Work order:
Two lines in the listing below mark the span: one contains "El hallazgo" and one contains "(1930) que José". Reproduce both of them and everything between, exactly.

Supplied data:

********************

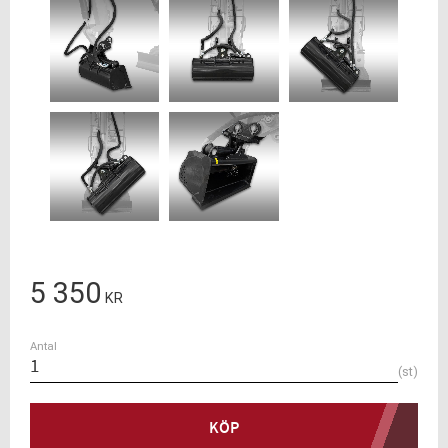
5 350
KR
Antal
st
KÖP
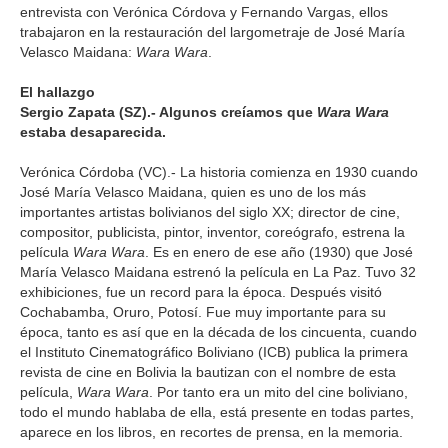
entrevista con Verónica Córdova y Fernando Vargas, ellos
trabajaron en la restauración del largometraje de José María
Velasco Maidana:
Wara Wara
.
El hallazgo
Sergio Zapata (SZ).- Algunos creíamos que
Wara Wara
estaba desaparecida.
Verónica Córdoba (VC).- La historia comienza en 1930 cuando
José María Velasco Maidana, quien es uno de los más
importantes artistas bolivianos del siglo XX; director de cine,
compositor, publicista, pintor, inventor, coreógrafo, estrena la
película
Wara Wara
. Es en enero de ese año (1930) que José
María Velasco Maidana estrenó la película en La Paz. Tuvo 32
exhibiciones, fue un record para la época. Después visitó
Cochabamba, Oruro, Potosí. Fue muy importante para su
época, tanto es así que en la década de los cincuenta, cuando
el Instituto Cinematográfico Boliviano (ICB) publica la primera
revista de cine en Bolivia la bautizan con el nombre de esta
película,
Wara Wara
. Por tanto era un mito del cine boliviano,
todo el mundo hablaba de ella, está presente en todas partes,
aparece en los libros, en recortes de prensa, en la memoria.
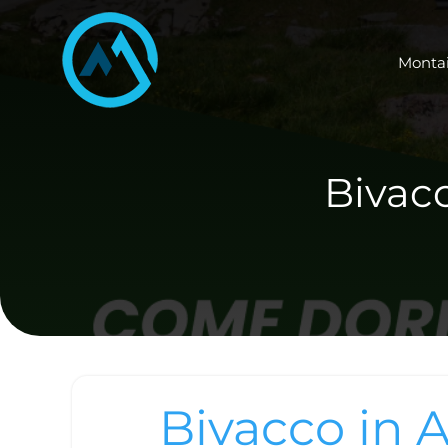
Skip
to
Monta
content
Bivacc
Bivacco in A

********************

Exercise response:
El hallazgo
Sergio Zapata (SZ).- Algunos creíamos que
Wara Wara
estaba desaparecida.
Verónica Córdoba (VC).- La historia comienza en 1930 cuando
José María Velasco Maidana, quien es uno de los más
importantes artistas bolivianos del siglo XX; director de cine,
compositor, publicista, pintor, inventor, coreógrafo, estrena la
película
Wara Wara
. Es en enero de ese año (1930) que José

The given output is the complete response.